Brincadeira infantil? Você chama o que fez de brincadeira infantil? Você é mesmo mais desprezível do que eu imaginava.

— Não, eu não quis dizer, eu... Lillian, eu me arrependi, está bem? Eu gostei de você.

— Não seja ridículo.

— Eu estou falando a verdade, certo? Por que outro motivo...

— Fique longe de mim, Malfoy.

Ele não hesitou, mas foi vê-lo pelas costas e Lillian sentiu uma vontade estúpida de que ele ficasse. Balançou a cabeça e voltou aos estudos, embora a concentração estivesse perdida.

Quando Lillian voltou ao dormitório, a amiga ainda estava acordada, e escrevia em um pergaminho, sentada sobre a sua cama, cujo cortinado estava aberto.

— Desistiu das duas horas de estudo? — indagou Georgina sorridente.

— Acho que também estou cansada.

— Eu comecei a escrever uma carta e perdi o sono.

— Namorado?

— Ah, quem me dera! Estou escrevendo para os meus pais, já pedindo dispensa das férias antecipadamente.

— Dispensa das férias?

Georgina riu.

— É, eu não quero ir para casa nessas férias, vou ficar aqui em Hogwarts.

— Acho que eu também prefiro ficar na escola a passar as férias com os meus tios.

— Por que, você não gosta deles?

— Não, e sou correspondida. Mas a culpa é minha, porque nunca fiz por onde gostarem de mim. Não vou mentir, não consigo amar os meus tios e vê-los como familiares, quando a minha verdadeira família morreu de forma brutal.

— Eu sinto muito.

— Foi horrível — ela prosseguiu, como se estivesse falando consigo mesma — acordar pelo meio da noite e me deparar com meus pais e irmãos mortos ao chão da sala, quando eu tinha apenas seis anos de idade...

Lillian agradeceu mentalmente o silêncio da amiga, e lhe desejou boa noite, fechando o cortinado e ficando a sós com os seus pensamentos.
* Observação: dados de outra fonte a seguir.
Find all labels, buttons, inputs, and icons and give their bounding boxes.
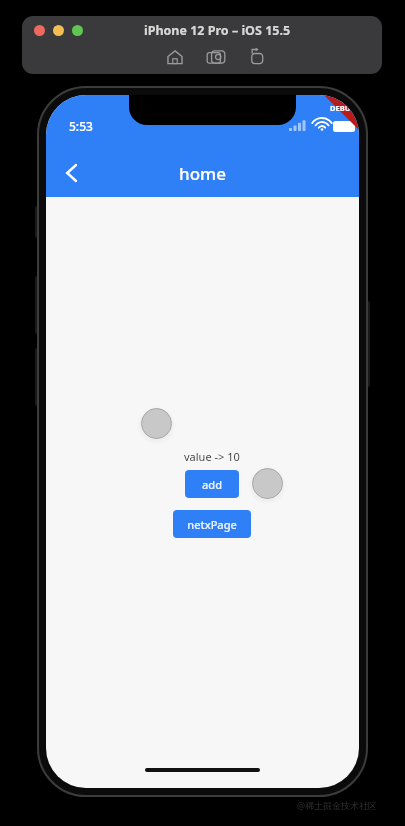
- button[interactable]: Screenshot: [205, 46, 227, 68]
- button[interactable]: Zoom: [72, 25, 83, 36]
- button[interactable]: netxPage: [173, 510, 251, 538]
- staticText: @稀土掘金技术社区: [297, 799, 378, 811]
- staticText: DEBUG: [330, 103, 356, 113]
- button[interactable]: Back: [52, 153, 92, 193]
- staticText: 5:53: [69, 118, 93, 134]
- button[interactable]: Close: [34, 25, 45, 36]
- staticText: netxPage: [187, 517, 237, 532]
- button[interactable]: Circle one: [140, 407, 173, 440]
- staticText: home: [46, 162, 359, 188]
- button[interactable]: Circle two: [251, 467, 284, 500]
- button[interactable]: add: [185, 470, 239, 498]
- button[interactable]: Home: [164, 46, 186, 68]
- staticText: value -> 10: [184, 449, 240, 464]
- button[interactable]: Minimize: [53, 25, 64, 36]
- staticText: iPhone 12 Pro – iOS 15.5: [122, 22, 312, 40]
- staticText: add: [202, 477, 222, 492]
- button[interactable]: Record screen: [246, 46, 268, 68]
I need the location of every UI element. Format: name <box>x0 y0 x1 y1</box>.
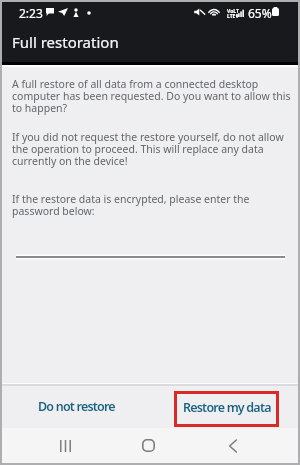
button[interactable]: Recent apps <box>46 428 84 463</box>
staticText: If you did not request the restore yours… <box>12 130 293 169</box>
staticText: LTE1 <box>227 13 239 20</box>
staticText: 65% <box>248 5 272 21</box>
button[interactable]: Do not restore <box>21 390 132 426</box>
button[interactable]: Home <box>129 428 167 463</box>
staticText: If the restore data is encrypted, please… <box>12 192 293 219</box>
button[interactable]: Back <box>214 428 252 463</box>
staticText: A full restore of all data from a connec… <box>12 77 293 116</box>
staticText: Full restoration <box>12 32 119 52</box>
button[interactable]: Restore my data <box>174 391 279 427</box>
staticText: VoLT <box>227 8 239 15</box>
staticText: Restore my data <box>183 399 271 416</box>
staticText: 2:23 <box>19 5 43 21</box>
staticText: Do not restore <box>38 398 115 415</box>
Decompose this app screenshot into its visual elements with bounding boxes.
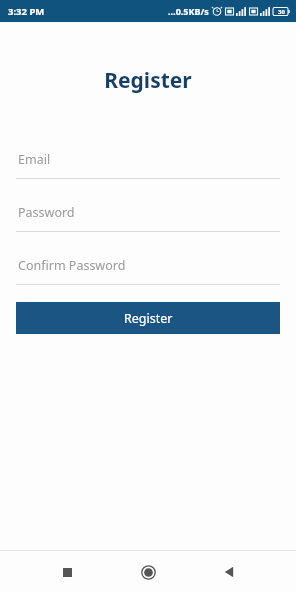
button[interactable]: Register [16, 302, 280, 334]
button[interactable]: Back [212, 555, 246, 589]
button[interactable]: Password [16, 200, 280, 232]
staticText: 30 [278, 8, 285, 16]
button[interactable]: Home [131, 555, 165, 589]
staticText: Register [124, 310, 173, 327]
staticText: Password [18, 204, 75, 221]
staticText: Email [18, 151, 51, 168]
staticText: Register [0, 66, 296, 95]
staticText: …0.5KB/s [168, 5, 209, 17]
staticText: 3:32 PM [8, 5, 45, 18]
button[interactable]: Email [16, 147, 280, 179]
button[interactable]: Confirm Password [16, 253, 280, 285]
staticText: Confirm Password [18, 257, 126, 274]
button[interactable]: Recent apps [50, 555, 84, 589]
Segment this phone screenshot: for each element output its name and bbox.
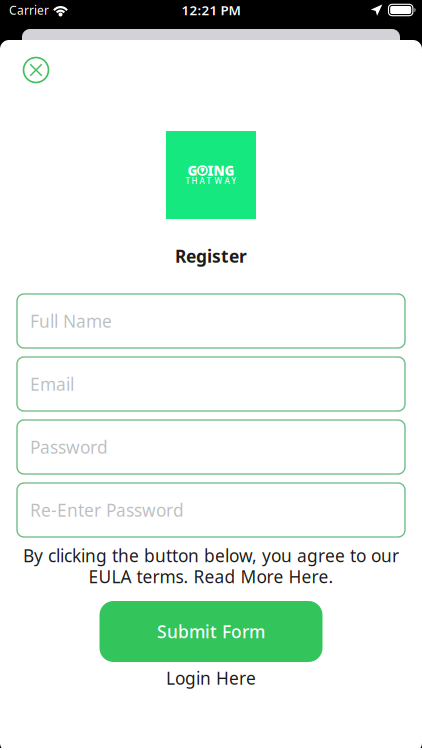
button[interactable]: Login Here xyxy=(166,668,256,688)
button[interactable]: Submit Form xyxy=(100,601,322,662)
staticText: Login Here xyxy=(166,666,256,690)
button[interactable]: Password xyxy=(17,420,405,474)
button[interactable]: Re-Enter Password xyxy=(17,483,405,537)
button[interactable]: Full Name xyxy=(17,294,405,348)
staticText: EULA terms. Read More Here. xyxy=(88,565,334,588)
staticText: Email xyxy=(30,372,74,396)
staticText: ING xyxy=(208,162,234,179)
staticText: By clicking the button below, you agree … xyxy=(23,544,399,567)
button[interactable]: Email xyxy=(17,357,405,411)
staticText: Submit Form xyxy=(157,620,265,643)
staticText: Register xyxy=(175,244,247,268)
staticText: Full Name xyxy=(30,310,112,332)
staticText: Carrier xyxy=(9,2,49,18)
button[interactable]: Close xyxy=(14,48,58,92)
staticText: G xyxy=(188,162,198,179)
staticText: Password xyxy=(30,436,108,458)
staticText: 12:21 PM xyxy=(182,1,240,19)
staticText: Re-Enter Password xyxy=(30,498,184,522)
staticText: T H A T W A Y xyxy=(186,176,236,186)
Pela primeira vez na vida, ela desabafara com alguém, embora a intenção fosse falar a si própria em voz alta. De qualquer forma, a sensação era incômoda, e somada ao recém desgosto pela conversa com Malfoy, formava um motivo bom o suficiente para prostrá-la de cansaço, fazendo-a mergulhar em um sono conturbado e sem sonhos.